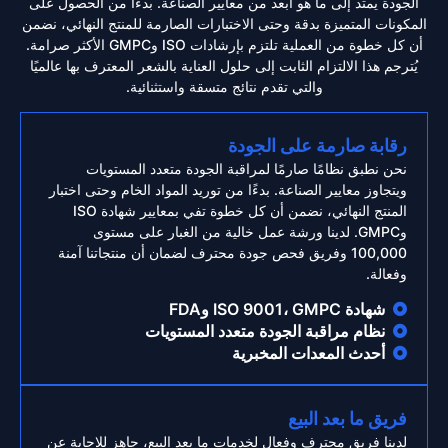
الجودة يمتد إلى ما هو أبعد من معايير الصناعة. بدءًا من الحصول على
المكونات المتميزة بدقة وحتى الاختبارات الصارمة للمنتج النهائي، نضمن
أن كل خطوة من العملية تلتزم بإرشادات ISO وGMPC الأكثر صرامة.
يُترجم هذا الالتزام الثابت إلى حلول العناية بالشعر المعترف بها عالميًا
والتي تقدم نتائج متسقة واستثنائية.
رقابة صارمة على الجودة
نحن نطبق نظامًا صارمًا لمراقبة الجودة متعدد المستويات
ويتجاوز معايير الصناعة. بدءًا من توريد المواد الخام وحتى اختبار
المنتج النهائي، نضمن أن كل خطوة تفي بمعايير شهادة ISO
وGMPC. لدينا ورشة عمل خالية من الغبار على مستوى
100,000 وفريق فحص جودة محترف لضمان أن منتجاتنا آمنة
وفعالة.
شهادة ISO 9001، GMPC وFDA
نظام مراقبة الجودة متعدد المستويات
أحدث المعدات المخبرية
فريق ما بعد البيع
لدينا فريق محترف وفعال لخدمات ما بعد البيع، جاهز للإجابة عن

* * *

→ Task item
Go through the data and show each line that holds "المستويات".

→ Expected answer
نحن نطبق نظامًا صارمًا لمراقبة الجودة متعدد المستويات
نظام مراقبة الجودة متعدد المستويات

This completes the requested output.